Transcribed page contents
· · · · ·

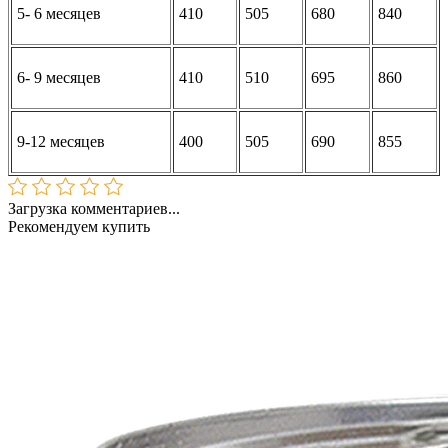
5- 6 месяцев
410
505
680
840
6- 9 месяцев
410
510
695
860
9-12 месяцев
400
505
690
855
Загрузка комментариев...
Рекомендуем купить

· · · · ·

_WORK TO BE COMPLETED:_ Give back each line above exactly, with pictures dropped.

_ANSWER SPACE:_
5- 6 месяцев
410
505
680
840
6- 9 месяцев
410
510
695
860
9-12 месяцев
400
505
690
855
Загрузка комментариев...
Рекомендуем купить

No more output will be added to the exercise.